Stranger than Fiction pg 1 through 38

Ch 1 Testy Festy pg 3
Chuck writes here about his experience going to the Rock Creek Lodge Testical Festival in Montana. We're 15 miles south of Missoula. A wide variety of folks competing in creative sex act performances.

ch 2 where meat comes from pg 8
Chuck is in Waterloo, Iowa for the Regional Olympic wresting trials. Lots of folks with ears malformed from being rubbed on the mat so much.

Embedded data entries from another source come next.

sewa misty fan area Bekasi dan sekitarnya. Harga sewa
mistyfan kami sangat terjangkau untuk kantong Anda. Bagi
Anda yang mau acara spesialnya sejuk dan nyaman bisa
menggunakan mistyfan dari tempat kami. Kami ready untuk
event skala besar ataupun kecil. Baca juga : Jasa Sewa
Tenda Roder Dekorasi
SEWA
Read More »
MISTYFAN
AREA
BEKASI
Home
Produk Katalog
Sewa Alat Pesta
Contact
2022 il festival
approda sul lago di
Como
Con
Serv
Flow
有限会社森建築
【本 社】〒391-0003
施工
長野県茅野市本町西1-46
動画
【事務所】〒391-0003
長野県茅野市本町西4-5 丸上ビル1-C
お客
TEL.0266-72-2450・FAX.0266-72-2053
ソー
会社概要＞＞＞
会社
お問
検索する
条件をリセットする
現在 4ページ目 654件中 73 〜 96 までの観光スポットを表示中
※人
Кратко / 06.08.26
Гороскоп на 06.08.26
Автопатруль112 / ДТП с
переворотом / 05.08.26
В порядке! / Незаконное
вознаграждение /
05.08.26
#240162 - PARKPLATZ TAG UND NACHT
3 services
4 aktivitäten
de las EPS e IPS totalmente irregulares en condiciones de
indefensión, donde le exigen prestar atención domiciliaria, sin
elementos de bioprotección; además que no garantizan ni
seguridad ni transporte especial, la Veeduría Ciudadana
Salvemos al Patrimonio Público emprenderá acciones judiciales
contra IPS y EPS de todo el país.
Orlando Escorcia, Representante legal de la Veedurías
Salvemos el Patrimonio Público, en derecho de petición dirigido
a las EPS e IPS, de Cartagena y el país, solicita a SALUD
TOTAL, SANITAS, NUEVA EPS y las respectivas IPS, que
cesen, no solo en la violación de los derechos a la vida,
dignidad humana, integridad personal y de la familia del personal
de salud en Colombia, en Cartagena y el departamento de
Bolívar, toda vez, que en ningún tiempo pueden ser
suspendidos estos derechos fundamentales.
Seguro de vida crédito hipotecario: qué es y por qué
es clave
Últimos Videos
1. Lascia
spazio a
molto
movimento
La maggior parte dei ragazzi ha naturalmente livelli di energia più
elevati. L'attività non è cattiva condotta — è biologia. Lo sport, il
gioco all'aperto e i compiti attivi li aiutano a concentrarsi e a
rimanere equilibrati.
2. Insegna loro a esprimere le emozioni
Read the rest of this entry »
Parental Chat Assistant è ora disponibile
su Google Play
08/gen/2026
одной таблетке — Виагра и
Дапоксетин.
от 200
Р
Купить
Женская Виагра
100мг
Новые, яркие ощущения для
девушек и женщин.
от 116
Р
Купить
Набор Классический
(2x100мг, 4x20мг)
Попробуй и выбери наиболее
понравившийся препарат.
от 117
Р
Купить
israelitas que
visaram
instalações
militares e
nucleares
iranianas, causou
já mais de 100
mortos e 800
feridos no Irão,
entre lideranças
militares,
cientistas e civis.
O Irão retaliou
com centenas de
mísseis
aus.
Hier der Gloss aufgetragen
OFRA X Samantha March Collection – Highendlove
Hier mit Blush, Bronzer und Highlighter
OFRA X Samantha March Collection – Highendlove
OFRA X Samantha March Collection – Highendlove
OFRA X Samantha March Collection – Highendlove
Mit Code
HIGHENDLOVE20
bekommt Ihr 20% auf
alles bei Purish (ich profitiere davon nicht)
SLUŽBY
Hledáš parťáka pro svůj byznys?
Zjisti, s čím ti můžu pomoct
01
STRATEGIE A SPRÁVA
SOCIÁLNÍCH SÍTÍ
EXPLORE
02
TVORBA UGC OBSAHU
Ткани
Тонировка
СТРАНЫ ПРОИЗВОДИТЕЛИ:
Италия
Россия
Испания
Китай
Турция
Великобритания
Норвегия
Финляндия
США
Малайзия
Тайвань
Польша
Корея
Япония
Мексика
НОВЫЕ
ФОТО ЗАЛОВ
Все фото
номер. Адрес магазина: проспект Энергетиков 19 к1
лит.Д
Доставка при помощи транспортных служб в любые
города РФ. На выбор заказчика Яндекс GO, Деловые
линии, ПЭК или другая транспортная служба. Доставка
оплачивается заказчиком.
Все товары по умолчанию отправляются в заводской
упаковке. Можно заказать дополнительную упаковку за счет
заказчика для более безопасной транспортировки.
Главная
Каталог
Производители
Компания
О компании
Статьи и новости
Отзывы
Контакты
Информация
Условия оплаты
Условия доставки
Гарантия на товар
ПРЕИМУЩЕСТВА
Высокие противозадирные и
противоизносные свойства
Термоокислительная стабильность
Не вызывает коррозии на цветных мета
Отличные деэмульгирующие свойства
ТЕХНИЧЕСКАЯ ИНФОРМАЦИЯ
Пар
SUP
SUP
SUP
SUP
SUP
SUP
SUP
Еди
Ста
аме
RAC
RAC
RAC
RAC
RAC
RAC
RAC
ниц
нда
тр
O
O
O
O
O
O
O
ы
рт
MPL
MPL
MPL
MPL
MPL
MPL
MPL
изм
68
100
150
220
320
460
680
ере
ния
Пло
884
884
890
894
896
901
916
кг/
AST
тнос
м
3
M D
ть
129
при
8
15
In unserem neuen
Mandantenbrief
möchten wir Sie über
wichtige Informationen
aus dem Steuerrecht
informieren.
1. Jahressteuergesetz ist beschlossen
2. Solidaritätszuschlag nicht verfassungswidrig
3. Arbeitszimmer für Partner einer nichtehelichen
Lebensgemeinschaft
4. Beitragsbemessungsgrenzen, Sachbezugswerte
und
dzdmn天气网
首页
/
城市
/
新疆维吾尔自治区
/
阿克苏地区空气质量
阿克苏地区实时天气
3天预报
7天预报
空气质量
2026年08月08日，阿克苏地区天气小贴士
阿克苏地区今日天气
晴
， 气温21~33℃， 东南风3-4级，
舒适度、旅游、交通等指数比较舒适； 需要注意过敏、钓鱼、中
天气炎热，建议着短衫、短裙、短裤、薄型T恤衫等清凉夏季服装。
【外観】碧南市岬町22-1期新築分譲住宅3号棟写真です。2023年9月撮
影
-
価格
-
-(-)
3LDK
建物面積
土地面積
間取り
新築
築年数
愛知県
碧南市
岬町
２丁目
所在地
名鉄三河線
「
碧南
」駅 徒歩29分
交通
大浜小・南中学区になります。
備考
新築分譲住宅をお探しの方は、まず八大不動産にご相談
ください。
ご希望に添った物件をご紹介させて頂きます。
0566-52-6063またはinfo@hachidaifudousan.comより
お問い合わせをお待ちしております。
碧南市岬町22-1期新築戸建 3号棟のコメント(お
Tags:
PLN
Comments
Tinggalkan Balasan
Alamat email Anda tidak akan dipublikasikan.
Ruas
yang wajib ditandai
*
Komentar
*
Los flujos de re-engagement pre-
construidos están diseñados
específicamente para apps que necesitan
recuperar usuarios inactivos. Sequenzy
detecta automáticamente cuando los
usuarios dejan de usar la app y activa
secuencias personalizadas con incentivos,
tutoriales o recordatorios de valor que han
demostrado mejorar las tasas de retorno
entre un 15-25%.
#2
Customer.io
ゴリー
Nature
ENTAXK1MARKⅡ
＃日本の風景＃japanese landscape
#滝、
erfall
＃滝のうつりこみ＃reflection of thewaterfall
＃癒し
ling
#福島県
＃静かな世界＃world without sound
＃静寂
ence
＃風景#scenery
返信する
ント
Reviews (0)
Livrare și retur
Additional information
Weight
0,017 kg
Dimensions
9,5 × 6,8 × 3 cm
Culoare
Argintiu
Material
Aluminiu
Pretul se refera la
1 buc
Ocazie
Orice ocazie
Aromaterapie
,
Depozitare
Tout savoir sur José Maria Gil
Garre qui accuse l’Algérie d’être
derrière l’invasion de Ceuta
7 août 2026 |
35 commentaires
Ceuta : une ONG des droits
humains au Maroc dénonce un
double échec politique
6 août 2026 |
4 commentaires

Wrestling is not a glamorous sport.  Especially the part where you're trying to cut weight.  People have died of dehydration trying to make their weight class.  It's pretty painful.  Not a lot of people in the stands cause that kinda pain is hard to watch.  Lots of comradery in wrestling.  When you've gone through pain like that together it really binds.  But very few of them make ti to the alypics and even if they succeed there, they still eventually move on to normal jobs in the real world.

ch 3 you are here pg 27
Chuck is at a writers conference.  There's lots of stuff at this conference going on.  But the thing he talks about the most is the process by which agents, producers, production assistants, etc. are willing to sit down with a writer for a fee and have them pitch their book.  How for most of these people this book is their only real creative endeavour and it's basically their life story on the page.  So in a way, it's not a creative thing they're pitching, it's their life.  If they can't sell someone on this book does it mean their life didn't have value?  This sort of conference didn't used to be so common.  The people that used to be there to get pitches used to be movers and shakers.  Now-a-days they're really scraping the bottom of the barrel.  Even if you sell the person you're talking to on your book, it's likely they've gotta sell to someone else who's gotta sell to someone else before you get to someone that's a decision maker that can make your dreams come true.  Lots more people these days are aspiring writers due to extra time, technology, experience and education.  But maybe even if you don't get a shot this attempt at turning your life story into a book is a worthwhile endeavor.  Because you've been more reflective and considerate of your life.